Extracted page text data

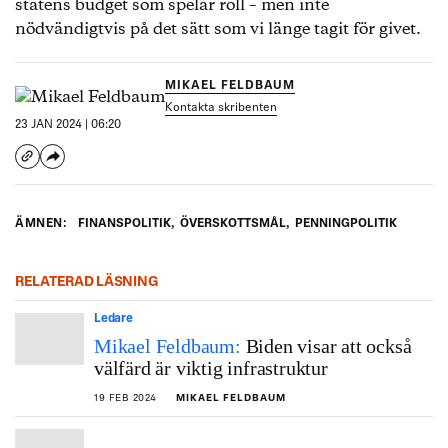
statens budget som spelar roll – men inte
nödvändigtvis på det sätt som vi länge tagit för givet.
MIKAEL FELDBAUM
Kontakta skribenten
23 JAN 2024 | 06:20
ÄMNEN:
FINANSPOLITIK
,
ÖVERSKOTTSMÅL
,
PENNINGPOLITIK
RELATERAD LÄSNING
Ledare
Mikael Feldbaum:
Biden visar att också
välfärd är viktig infrastruktur
19 FEB 2024
MIKAEL FELDBAUM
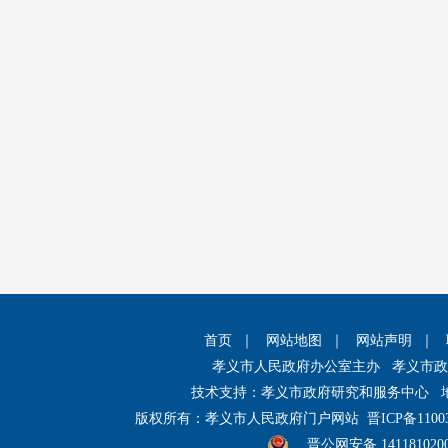
首页
｜
网站地图
｜
网站声明
｜
孝义市人民政府办公室主办 孝义市
技术支持：孝义市政府研究和服务中心 
版权所有：孝义市人民政府门户网站
晋ICP备1100
晋公网安备 141181020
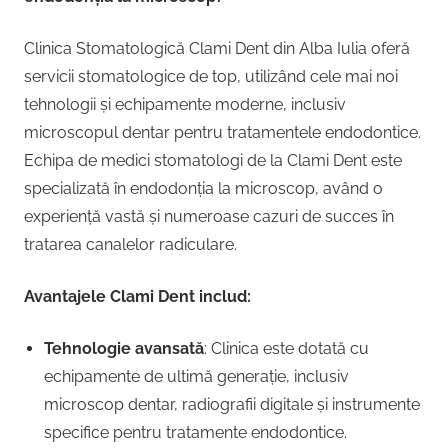
Clinica Stomatologică Clami Dent din Alba Iulia oferă
servicii stomatologice de top, utilizând cele mai noi
tehnologii și echipamente moderne, inclusiv
microscopul dentar pentru tratamentele endodontice.
Echipa de medici stomatologi de la Clami Dent este
specializată în endodonția la microscop, având o
experiență vastă și numeroase cazuri de succes în
tratarea canalelor radiculare.
Avantajele Clami Dent includ:
Tehnologie avansată
: Clinica este dotată cu
echipamente de ultimă generație, inclusiv
microscop dentar, radiografii digitale și instrumente
specifice pentru tratamente endodontice.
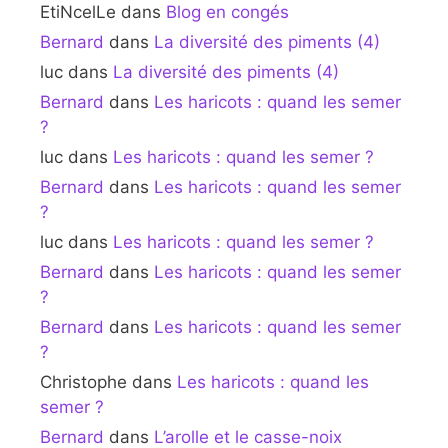
EtiNcelLe
dans
Blog en congés
Bernard
dans
La diversité des piments (4)
luc
dans
La diversité des piments (4)
Bernard
dans
Les haricots : quand les semer
?
luc
dans
Les haricots : quand les semer ?
Bernard
dans
Les haricots : quand les semer
?
luc
dans
Les haricots : quand les semer ?
Bernard
dans
Les haricots : quand les semer
?
Bernard
dans
Les haricots : quand les semer
?
Christophe
dans
Les haricots : quand les
semer ?
Bernard
dans
L’arolle et le casse-noix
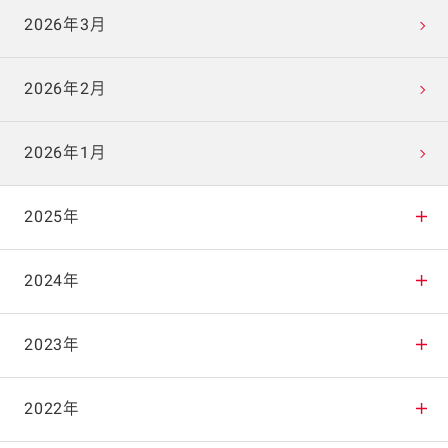
2026年3月
2026年2月
2026年1月
2025年
2025年12月
2024年
2025年11月
2024年12月
2023年
2025年10月
2024年11月
2023年12月
2022年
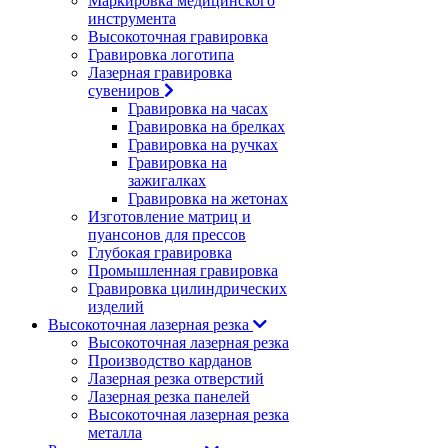
Маркировка медицинского
инструмента
Высокоточная гравировка
Гравировка логотипа
Лазерная гравировка
сувениров
Гравировка на часах
Гравировка на брелках
Гравировка на ручках
Гравировка на
зажигалках
Гравировка на жетонах
Изготовление матриц и
пуансонов для прессов
Глубокая гравировка
Промышленная гравировка
Гравировка цилиндрических
изделий
Высокоточная лазерная резка
Высокоточная лазерная резка
Производство карданов
Лазерная резка отверстий
Лазерная резка панелей
Высокоточная лазерная резка
металла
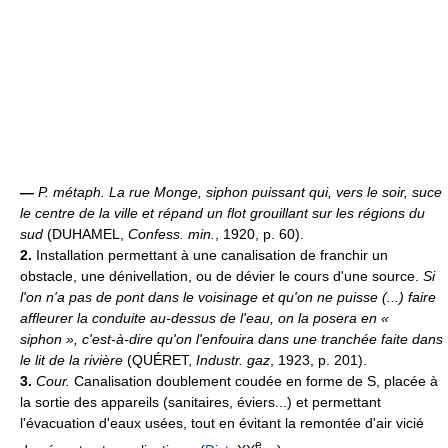
—
P. métaph.
La rue Monge, siphon puissant qui, vers le soir, suce
le centre de la ville et répand un flot grouillant sur les régions du
sud
(DUHAMEL,
Confess. min.
, 1920, p. 60).
2.
Installation permettant à une canalisation de franchir un
obstacle, une dénivellation, ou de dévier le cours d'une source.
Si
l'on n'a pas de pont dans le voisinage et qu'on ne puisse (...) faire
affleurer la conduite au-dessus de l'eau, on la posera en «
siphon », c'est-à-dire qu'on l'enfouira dans une tranchée faite dans
le lit de la rivière
(QUÉRET,
Industr. gaz
, 1923, p. 201).
3.
Cour.
Canalisation doublement coudée en forme de S, placée à
la sortie des appareils (sanitaires, éviers...) et permettant
l'évacuation d'eaux usées, tout en évitant la remontée d'air vicié
e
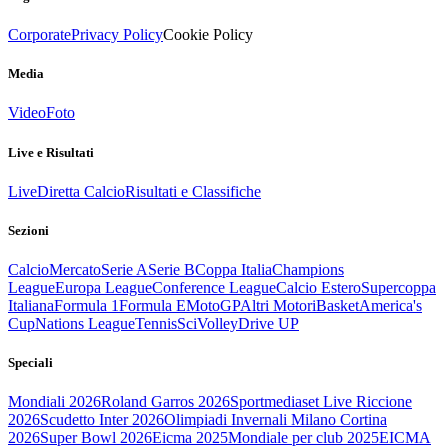
Corporate
Privacy Policy
Cookie Policy
Media
Video
Foto
Live e Risultati
Live
Diretta Calcio
Risultati e Classifiche
Sezioni
Calcio
Mercato
Serie A
Serie B
Coppa Italia
Champions
League
Europa League
Conference League
Calcio Estero
Supercoppa
Italiana
Formula 1
Formula E
MotoGP
Altri Motori
Basket
America's
Cup
Nations League
Tennis
Sci
Volley
Drive UP
Speciali
Mondiali 2026
Roland Garros 2026
Sportmediaset Live Riccione
2026
Scudetto Inter 2026
Olimpiadi Invernali Milano Cortina
2026
Super Bowl 2026
Eicma 2025
Mondiale per club 2025
EICMA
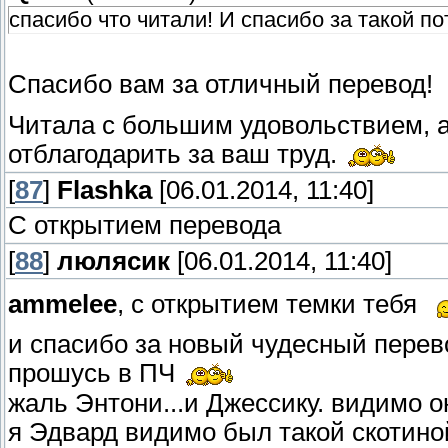
спасибо что читали! И спасибо за такой п
Спасибо вам за отличный перевод!
Читала с большим удовольствием, 
отблагодарить за ваш труд.
[
87
]
Flashka
[06.01.2014, 11:40]
С открытием перевода
[
88
]
люлясик
[06.01.2014, 11:40]
ammelee
, с открытием темки тебя
и спасибо за новый чудесный перев
прошусь в ПЧ
жаль Энтони...и Джессику. видимо 
я Эдвард видимо был такой скотиной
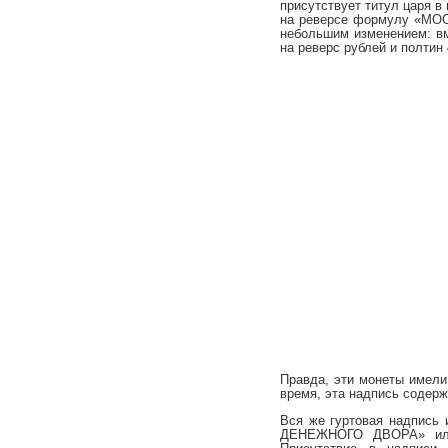
присутствует титул царя
на реверсе формулу «МОС
небольшим изменением: в
на реверс рублей и полтин 
Правда, эти монеты имели
время, эта надпись соде
Вся же гуртовая надпи
ДЕНЕЖНОГО ДВОРА» или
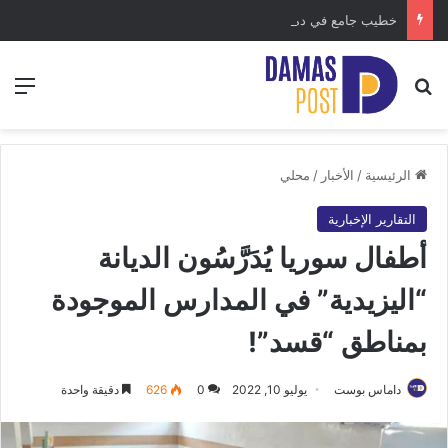
خطيب جامع في دمشق يتهم “أهل ريف دمشق” بسرقته ويحرض على إطلاق النار عليهم.. شكوى رسمية بالتحريض والكراهية
بحث عن
الق
الرئيسية
/
الأخبار
/
محلي
التقارير الإخبارية
أطفال سوريا يُدَرَّسُون الديانة
“اليزيدية” في المدارس الموجودة
بمناطق “قسد”!
داماس بوست
يوليو 10, 2022
0
626
دقيقة واحدة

WORK TO COMPLETE: Verbatim copy without images: write the records above out in full.

ANSWER:
statens budget som spelar roll – men inte
nödvändigtvis på det sätt som vi länge tagit för givet.
MIKAEL FELDBAUM
Kontakta skribenten
23 JAN 2024 | 06:20
ÄMNEN:
FINANSPOLITIK
,
ÖVERSKOTTSMÅL
,
PENNINGPOLITIK
RELATERAD LÄSNING
Ledare
Mikael Feldbaum:
Biden visar att också
välfärd är viktig infrastruktur
19 FEB 2024
MIKAEL FELDBAUM
首页
｜
网站地图
｜
网站声明
｜
孝义市人民政府办公室主办 孝义市
技术支持：孝义市政府研究和服务中心 
版权所有：孝义市人民政府门户网站
晋ICP备1100
晋公网安备 141181020
Clinica Stomatologică Clami Dent din Alba Iulia oferă
servicii stomatologice de top, utilizând cele mai noi
tehnologii și echipamente moderne, inclusiv
microscopul dentar pentru tratamentele endodontice.
Echipa de medici stomatologi de la Clami Dent este
specializată în endodonția la microscop, având o
experiență vastă și numeroase cazuri de succes în
tratarea canalelor radiculare.
Avantajele Clami Dent includ:
Tehnologie avansată
: Clinica este dotată cu
echipamente de ultimă generație, inclusiv
microscop dentar, radiografii digitale și instrumente
specifice pentru tratamente endodontice.
EtiNcelLe
dans
Blog en congés
Bernard
dans
La diversité des piments (4)
luc
dans
La diversité des piments (4)
Bernard
dans
Les haricots : quand les semer
?
luc
dans
Les haricots : quand les semer ?
Bernard
dans
Les haricots : quand les semer
?
luc
dans
Les haricots : quand les semer ?
Bernard
dans
Les haricots : quand les semer
?
Bernard
dans
Les haricots : quand les semer
?
Christophe
dans
Les haricots : quand les
semer ?
Bernard
dans
L’arolle et le casse-noix
2026年3月
2026年2月
2026年1月
2025年
2025年12月
2024年
2025年11月
2024年12月
2023年
2025年10月
2024年11月
2023年12月
2022年
Маркировка медицинского
инструмента
Высокоточная гравировка
Гравировка логотипа
Лазерная гравировка
сувениров
Гравировка на часах
Гравировка на брелках
Гравировка на ручках
Гравировка на
зажигалках
Гравировка на жетонах
Изготовление матриц и
пуансонов для прессов
Глубокая гравировка
Промышленная гравировка
Гравировка цилиндрических
изделий
Высокоточная лазерная резка
Высокоточная лазерная резка
Производство карданов
Лазерная резка отверстий
Лазерная резка панелей
Высокоточная лазерная резка
металла
—
P. métaph.
La rue Monge, siphon puissant qui, vers le soir, suce
le centre de la ville et répand un flot grouillant sur les régions du
sud
(DUHAMEL,
Confess. min.
, 1920, p. 60).
2.
Installation permettant à une canalisation de franchir un
obstacle, une dénivellation, ou de dévier le cours d'une source.
Si
l'on n'a pas de pont dans le voisinage et qu'on ne puisse (...) faire
affleurer la conduite au-dessus de l'eau, on la posera en «
siphon », c'est-à-dire qu'on l'enfouira dans une tranchée faite dans
le lit de la rivière
(QUÉRET,
Industr. gaz
, 1923, p. 201).
3.
Cour.
Canalisation doublement coudée en forme de S, placée à
la sortie des appareils (sanitaires, éviers...) et permettant
l'évacuation d'eaux usées, tout en évitant la remontée d'air vicié
e
Corporate
Privacy Policy
Cookie Policy
Media
Video
Foto
Live e Risultati
Live
Diretta Calcio
Risultati e Classifiche
Sezioni
Calcio
Mercato
Serie A
Serie B
Coppa Italia
Champions
League
Europa League
Conference League
Calcio Estero
Supercoppa
Italiana
Formula 1
Formula E
MotoGP
Altri Motori
Basket
America's
Cup
Nations League
Tennis
Sci
Volley
Drive UP
Speciali
Mondiali 2026
Roland Garros 2026
Sportmediaset Live Riccione
2026
Scudetto Inter 2026
Olimpiadi Invernali Milano Cortina
2026
Super Bowl 2026
Eicma 2025
Mondiale per club 2025
EICMA
спасибо что читали! И спасибо за такой п
Спасибо вам за отличный перевод!
Читала с большим удовольствием, 
отблагодарить за ваш труд.
[
87
]
Flashka
[06.01.2014, 11:40]
С открытием перевода
[
88
]
люлясик
[06.01.2014, 11:40]
ammelee
, с открытием темки тебя
и спасибо за новый чудесный перев
прошусь в ПЧ
жаль Энтони...и Джессику. видимо 
я Эдвард видимо был такой скотиной
присутствует титул царя
на реверсе формулу «МОС
небольшим изменением: в
на реверс рублей и полтин 
Правда, эти монеты имели
время, эта надпись соде
Вся же гуртовая надпи
ДЕНЕЖНОГО ДВОРА» или
خطيب جامع في دمشق يتهم “أهل ريف دمشق” بسرقته ويحرض على إطلاق النار عليهم.. شكوى رسمية بالتحريض والكراهية
بحث عن
الق
الرئيسية
/
الأخبار
/
محلي
التقارير الإخبارية
أطفال سوريا يُدَرَّسُون الديانة
“اليزيدية” في المدارس الموجودة
بمناطق “قسد”!
داماس بوست
يوليو 10, 2022
0
626
دقيقة واحدة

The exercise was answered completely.